◆ Stored data entries ◆
************

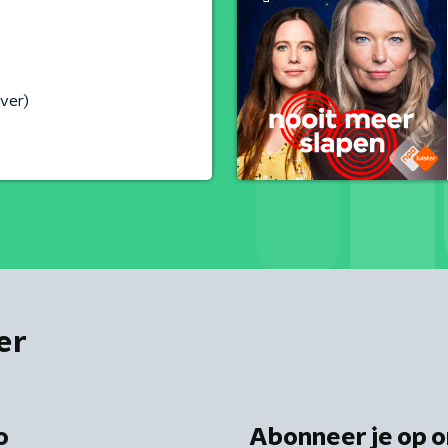
ver)
er
o
Abonneer je op o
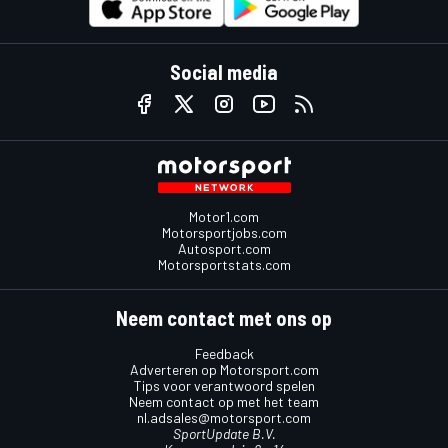
Social media
Motor1.com
Motorsportjobs.com
Autosport.com
Motorsportstats.com
Neem contact met ons op
Feedback
Adverteren op Motorsport.com
Tips voor verantwoord spelen
Neem contact op met het team
nl.adsales@motorsport.com
SportUpdate B.V.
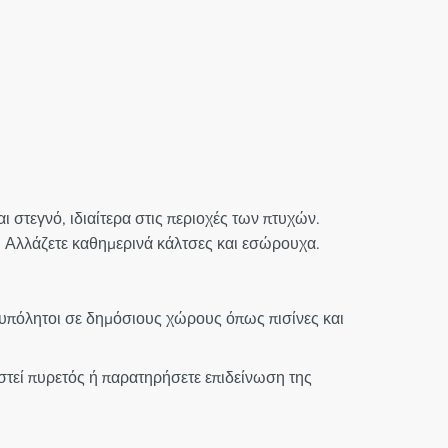
 στεγνό, ιδιαίτερα στις περιοχές των πτυχών.
 Αλλάζετε καθημερινά κάλτσες και εσώρουχα.
ξυπόλητοι σε δημόσιους χώρους όπως πισίνες και
στεί πυρετός ή παρατηρήσετε επιδείνωση της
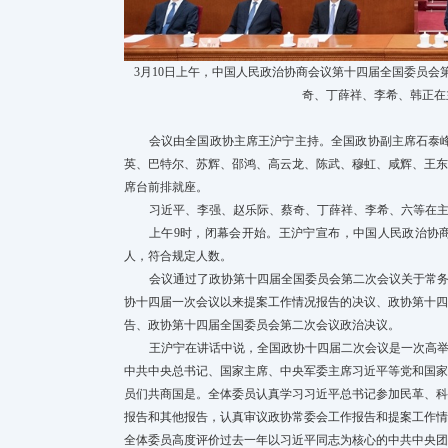
3月10日上午，中国人民政治协商会议第十四届全国委员
奇、丁薛祥、李希、韩正在
会议由全国政协主席王沪宁主持。全国政协副主席石泰
英、巴特尔、苏辉、邵鸿、高云龙、陈武、穆虹、咸辉、王
席台前排就座。
习近平、李强、赵乐际、蔡奇、丁薛祥、李希、六等在
上午9时，闭幕会开始。王沪宁宣布，中国人民政治协商会
人，符合规定人数。
会议通过了政协第十四届全国委员会第二次会议关于常
协十四届一次会议以来提案工作情况报告的决议、政协第十
告、政协第十四届全国委员会第二次会议政治决议。
王沪宁在讲话中说，全国政协十四届二次会议是一次高
中共中央总书记、国家主席、中央军委主席习近平等党和国
员们共商国是。全体委员认真学习习近平总书记参加民革、
报告和其他报告，认真审议政协常委会工作报告和提案工作
全体委员高度评价过去一年以习近平同志为核心的中共中央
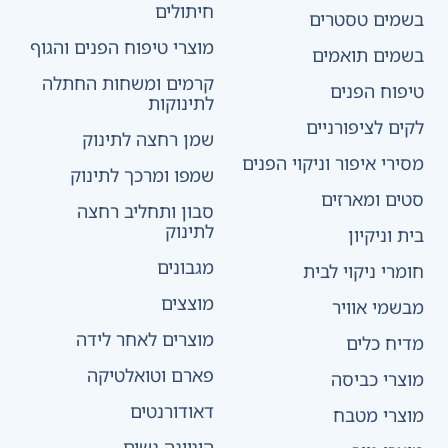
חיתולים
בשמים טסטרים
מוצרי טיפוח הפנים והגוף
בשמים תואמים
קרמים ומשחות החתלה
טיפוח הפנים
לתינוקות
לקים לציפורניים
שמן רחצה לתינוק
מסירי איפור וניקוי הפנים
שמפו ומרכך לתינוק
סטים ומארזים
סבון ותחליב רחצה
לתינוק
בית וניקיון
מגבונים
חומרי ניקוי לבית
מוצצים
מבשמי אוויר
מוצרים לאחר לידה
מדיח כלים
פארם וטואלטיקה
מוצרי כביסה
דאודורנטים
מוצרי מטבח
היגיינה נשים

************

◆ What is required ◆
Only lines with the word "הפנים" go in the answer. Take them all from the entries above.

◆ Your response ◆
מוצרי טיפוח הפנים והגוף
טיפוח הפנים
מסירי איפור וניקוי הפנים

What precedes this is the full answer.